Nous avions déjà évoqué les difficultés traversées par le Cipen (Cluster de l’Innovation Pédagogique et Numérique), association qui regroupe les formations de la CCI (Chambre de Commerce et d’Industrie) du Pays d’Arles, dont la célèbre école MoPA.
La situation se précise désormais, une audience fixée au 4 décembre devant trancher la situation. Voici donc un point sur la situation.

Rappel des faits

Rappelons qu’au printemps dernier, le Cipen affichait des dettes importantes (de l’ordre de 3 millions d’euros pour un CA de 5 millions environ). De quoi mettre en péril sa stabilité et son avenir.
Depuis, la situation a évolué, comme le rappelle notre confrère La Provence : placé en redressement judiciaire, le Cipen a fait l’objet d’une période d’observation à l’issue de laquelle le redressement a été prolongé.

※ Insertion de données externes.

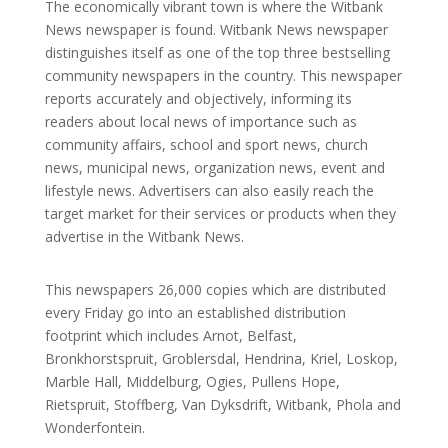
The economically vibrant town is where the Witbank
News newspaper is found. Witbank News newspaper
distinguishes itself as one of the top three bestselling
community newspapers in the country. This newspaper
reports accurately and objectively, informing its
readers about local news of importance such as
community affairs, school and sport news, church
news, municipal news, organization news, event and
lifestyle news. Advertisers can also easily reach the
target market for their services or products when they
advertise in the Witbank News.
This newspapers 26,000 copies which are distributed
every Friday go into an established distribution
footprint which includes Arnot, Belfast,
Bronkhorstspruit, Groblersdal, Hendrina, Kriel, Loskop,
Marble Hall, Middelburg, Ogies, Pullens Hope,
Rietspruit, Stoffberg, Van Dyksdrift, Witbank, Phola and
Wonderfontein.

Trois dossiers sur la table

A ce stade, la justice (et plus précisément le Tribunal de Grande Instance de Tarascon) dispose en fait de trois dossiers de reprise potentiels déposés en septembre (comme l’explique, là encore, La Provence) :
– La CCIPA (Chambre de commerce et d’industrie du Pays d’Arles), qui était à l’origine de l’externalisation du Cipen sous forme d’association, se propose de réintégrer en son sein le Cipen et l’ensemble de son personnel ;
Ad Education, groupe spécialisé dans l’enseignement supérieur (et qui possède déjà l’ECV et l’ECV Digital) souhaite reprendre partiellement le Cipen : il s’agirait en fait d’intégrer MoPA et ses équipes ;
– Enfin, une offre commune a été déposée par les groupes Someform et Hildegarde. Le premier se spécialise dans l’éducation tandis que le second a des activités assez diversifiées : médias mais aussi enseignement et production audiovisuelle. En particulier, il s’agit de la maison mère de Folimage et des Armateurs, deux entités bien connues dans le monde de l’animation.

Et maintenant ?

Quatre repreneurs, trois offres : reste désormais à trancher.
Aux dernières nouvelles, une audience qui s’est tenue le 17 octobre a reporté la décision au 4 décembre, selon l’Asofa (Association de soutien des organismes de formation du pays d’Arles, qui se présente comme une entité de défense des activités du Cipen suite à la procédure judiciaire). A cette date, la reprise sera donc décidée.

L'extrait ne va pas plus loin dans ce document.